BEGIN

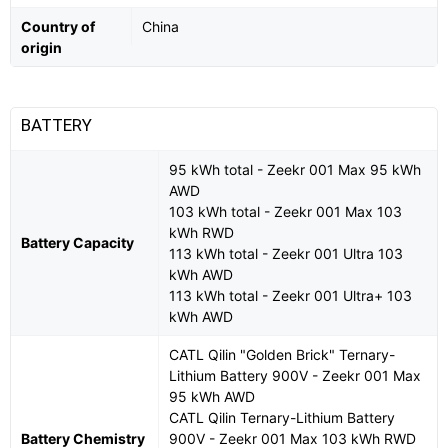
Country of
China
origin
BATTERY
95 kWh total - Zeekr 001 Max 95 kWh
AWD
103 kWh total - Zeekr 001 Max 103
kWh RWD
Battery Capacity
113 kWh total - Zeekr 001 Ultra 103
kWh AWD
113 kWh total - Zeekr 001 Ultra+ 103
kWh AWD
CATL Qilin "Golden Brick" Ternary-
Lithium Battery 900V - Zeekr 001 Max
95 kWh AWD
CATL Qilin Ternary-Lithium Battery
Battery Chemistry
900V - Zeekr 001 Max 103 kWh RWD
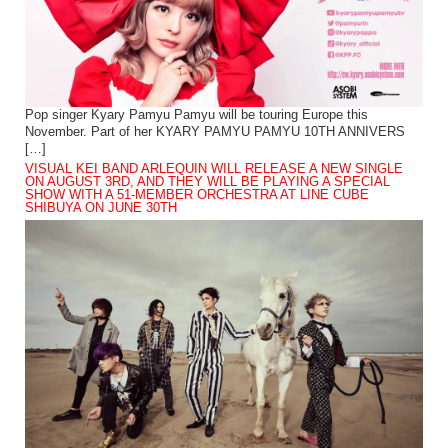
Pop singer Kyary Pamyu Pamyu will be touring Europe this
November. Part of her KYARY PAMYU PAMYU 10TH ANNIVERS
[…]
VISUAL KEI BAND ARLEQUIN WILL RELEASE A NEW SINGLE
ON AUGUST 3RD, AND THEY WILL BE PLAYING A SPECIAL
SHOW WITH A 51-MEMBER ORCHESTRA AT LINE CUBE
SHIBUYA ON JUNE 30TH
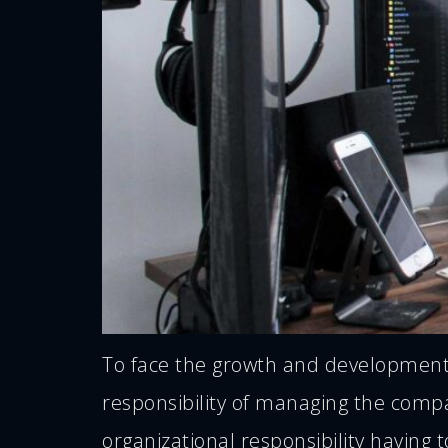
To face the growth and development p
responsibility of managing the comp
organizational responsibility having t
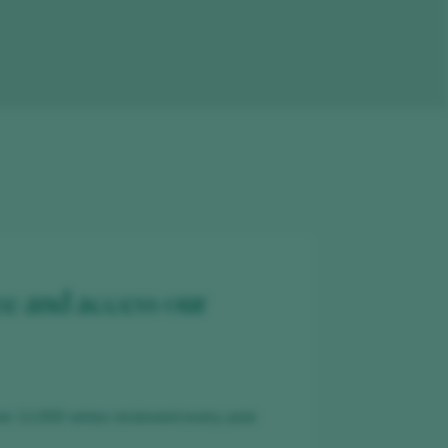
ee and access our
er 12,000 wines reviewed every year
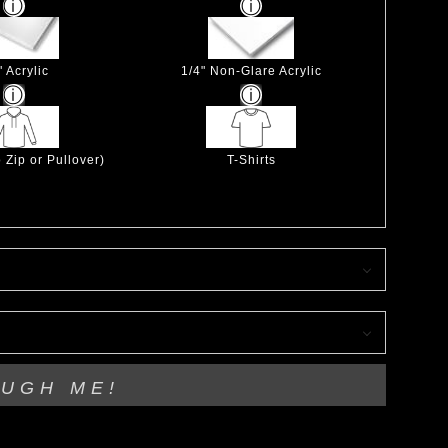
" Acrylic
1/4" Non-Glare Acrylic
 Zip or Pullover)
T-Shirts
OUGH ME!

END
BEGIN

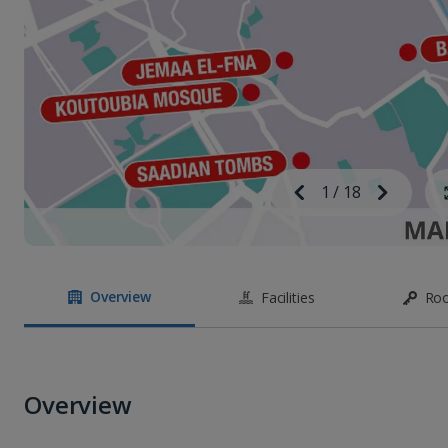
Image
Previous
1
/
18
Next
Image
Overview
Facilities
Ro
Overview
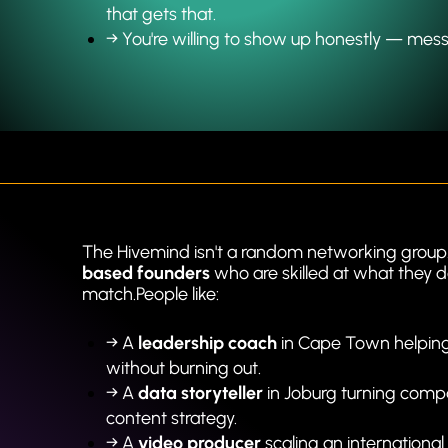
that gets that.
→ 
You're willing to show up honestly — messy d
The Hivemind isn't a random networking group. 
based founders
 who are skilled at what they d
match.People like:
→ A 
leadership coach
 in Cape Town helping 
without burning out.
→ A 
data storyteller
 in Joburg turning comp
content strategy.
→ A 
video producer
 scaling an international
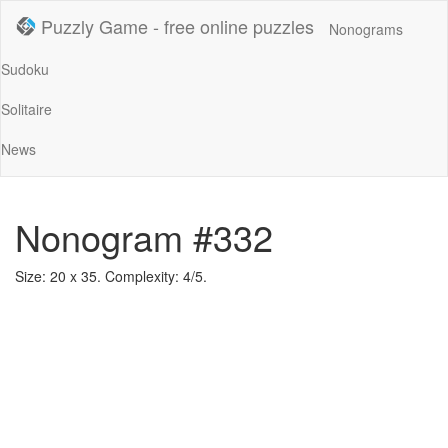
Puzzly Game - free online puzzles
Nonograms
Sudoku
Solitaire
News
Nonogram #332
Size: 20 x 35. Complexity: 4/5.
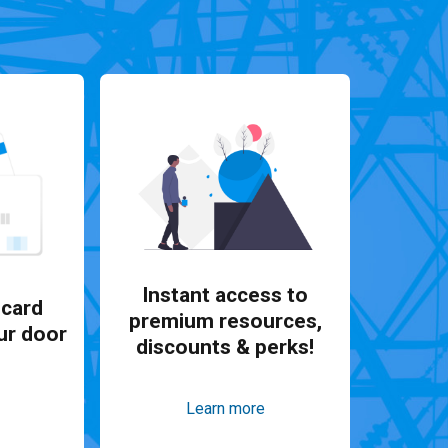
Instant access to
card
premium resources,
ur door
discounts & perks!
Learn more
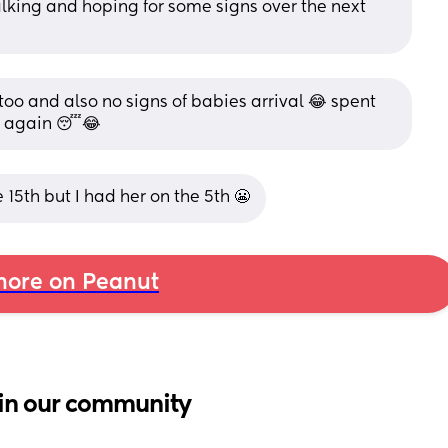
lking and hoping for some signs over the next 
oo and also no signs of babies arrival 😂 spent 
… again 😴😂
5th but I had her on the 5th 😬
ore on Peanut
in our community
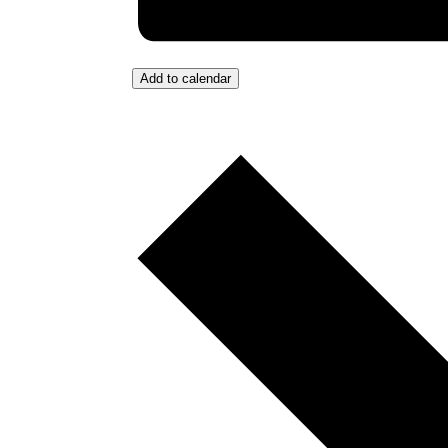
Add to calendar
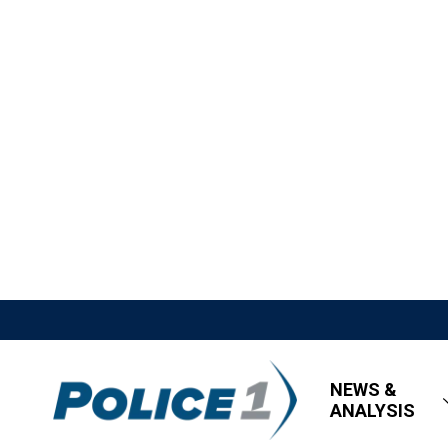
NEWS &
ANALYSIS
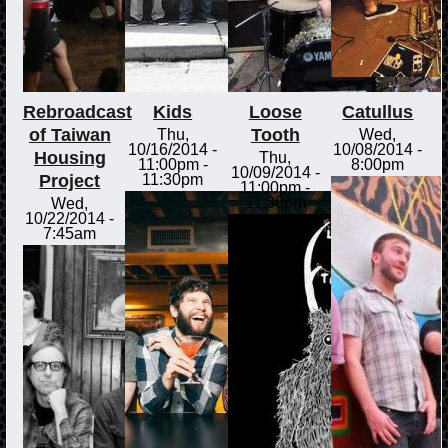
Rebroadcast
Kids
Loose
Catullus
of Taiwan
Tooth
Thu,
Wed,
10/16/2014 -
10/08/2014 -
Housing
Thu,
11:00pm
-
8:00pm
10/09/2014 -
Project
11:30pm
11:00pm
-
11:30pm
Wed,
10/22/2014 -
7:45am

END

#### [Aim of the exercise]
All lines of the material that contain the word "Qilin" should be listed.

#### [Answer space]
CATL Qilin "Golden Brick" Ternary-
CATL Qilin Ternary-Lithium Battery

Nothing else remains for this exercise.